What drives pain and how it might be prevented in humans are complex questions demanding complex answers, but scientists at Duke University have come across a rather simple one, comparatively speaking. The researchers have discovered that a small region of the brain can be leveraged to turn down activity in more than a dozen pain-promoting centers in mice, raising hopes of a highly efficient therapy that targets a single population of cells.
The research at Duke University builds on earlier work exploring the effects of general anesthesia on neurons, and which ones it activates rather than suppresses. This led to the discovery that general anesthesia can fire up a set of inhibitory neurons in the central amygdala, a brain region considered to be the control center for negative emotions.
The researchers dubbed these CeAga neurons, and using advanced imaging techniques pioneered by themselves, were able to trace their activity throughout the brains in mice. This led to the surprising discovery that these neurons in the central amygdala were connected to many different regions of the brain.
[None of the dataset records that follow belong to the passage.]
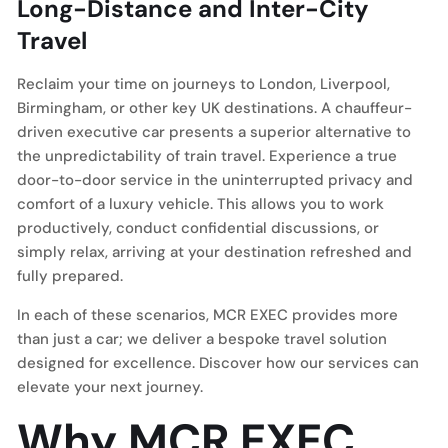
Long-Distance and Inter-City
Travel
Reclaim your time on journeys to London, Liverpool,
Birmingham, or other key UK destinations. A chauffeur-
driven executive car presents a superior alternative to
the unpredictability of train travel. Experience a true
door-to-door service in the uninterrupted privacy and
comfort of a luxury vehicle. This allows you to work
productively, conduct confidential discussions, or
simply relax, arriving at your destination refreshed and
fully prepared.
In each of these scenarios, MCR EXEC provides more
than just a car; we deliver a bespoke travel solution
designed for excellence. Discover how our services can
elevate your next journey.
Why MCR EXEC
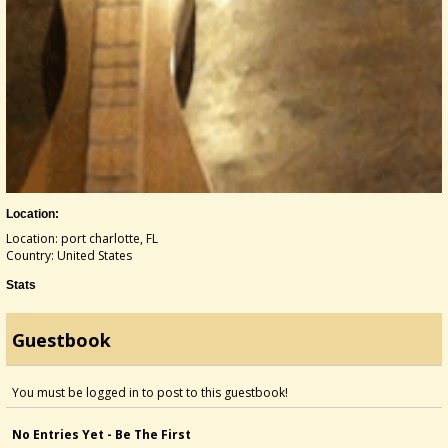
Location:
Location: port charlotte, FL
Country: United States
Stats
Guestbook
You must be logged in to post to this guestbook!
No Entries Yet - Be The First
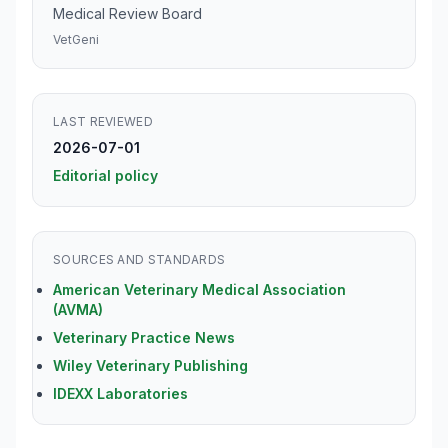
Medical Review Board
VetGeni
LAST REVIEWED
2026-07-01
Editorial policy
SOURCES AND STANDARDS
American Veterinary Medical Association
(AVMA)
Veterinary Practice News
Wiley Veterinary Publishing
IDEXX Laboratories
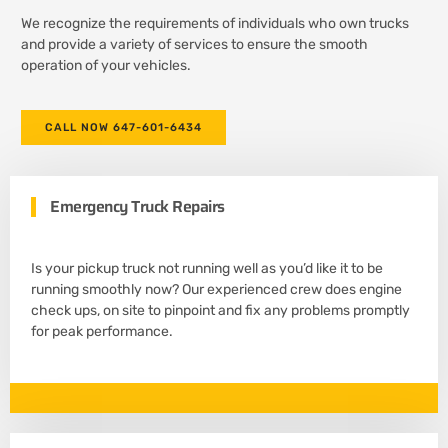
We recognize the requirements of individuals who own trucks
and provide a variety of services to ensure the smooth
operation of your vehicles.
CALL NOW 647-601-6434
Emergency Truck Repairs
Is your pickup truck not running well as you’d like it to be
running smoothly now? Our experienced crew does engine
check ups, on site to pinpoint and fix any problems promptly
for peak performance.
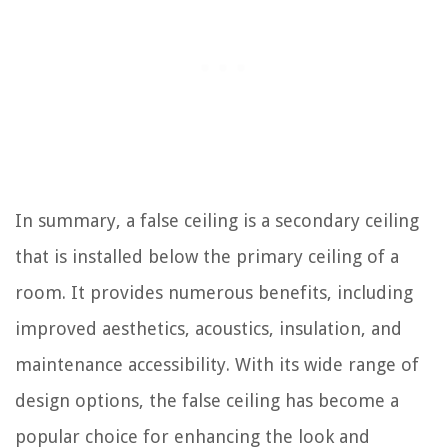
In summary, a false ceiling is a secondary ceiling
that is installed below the primary ceiling of a
room. It provides numerous benefits, including
improved aesthetics, acoustics, insulation, and
maintenance accessibility. With its wide range of
design options, the false ceiling has become a
popular choice for enhancing the look and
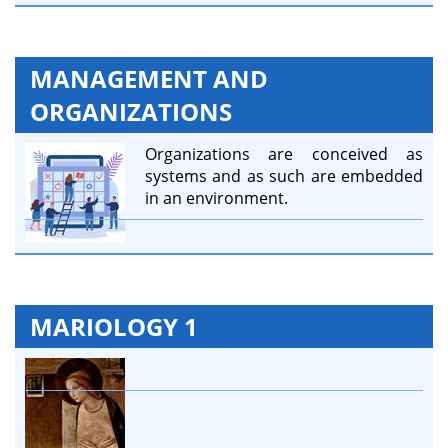
MANAGEMENT AND
ORGANIZATIONS
Organizations are conceived as
systems and as such are embedded
in an environment.
MARIOLOGY 1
In further experiments, the team gave mice a mild pain stimulus and observed all the regions of the brain that were activated in response. In doing so, they found that at least 16 of them were being inhibited to some degree by the CeAga neurons. And this is where the discovery has so much potential in the eyes of the researchers, with the ability to possibly turn down a wide range of pain responses through a single mechanism.
“Pain is a complicated brain response,” says senior author Fan Wang. “It involves sensory discrimination, emotion, and involuntary nervous system responses. Treating pain by dampening all of these brain processes in many areas is very difficult to achieve. But activating a key node that naturally sends inhibitory signals to these pain-processing regions would be more robust.”
The team explored the effects of targeting the CeAga neurons through what is known as optogenetics, where light is used to activate specific sets of cells. Activating the neurons had the effect of turning off typical behaviors exhibited by mice in discomfort, such as paw-licking and face-wiping, the moment the anti-pain center was exposed to the light.
“It’s so drastic,” Wang says. “They just instantaneously stop licking and rubbing.”
Conversely, the team found that when they dampened the activity of the CeAga neurons, the mice promptly began exhibiting signs of pain once again. All of this suggests the CeAga neurons could be a powerful target for treatments of chronic pain, and the researchers are now working to uncover drugs that target those cells specifically.
“People do believe there is a central place to relieve pain, that’s why placebos work,” says Wang. “The question is where in the brain is the center that can turn off pain. Most of the previous studies have focused on which regions are turned ON by pain. But there are so many regions processing pain, you’d have to turn them all off to stop pain. Whereas this one center can turn off the pain by itself.”
The research was published in the journal Nature Neuroscience.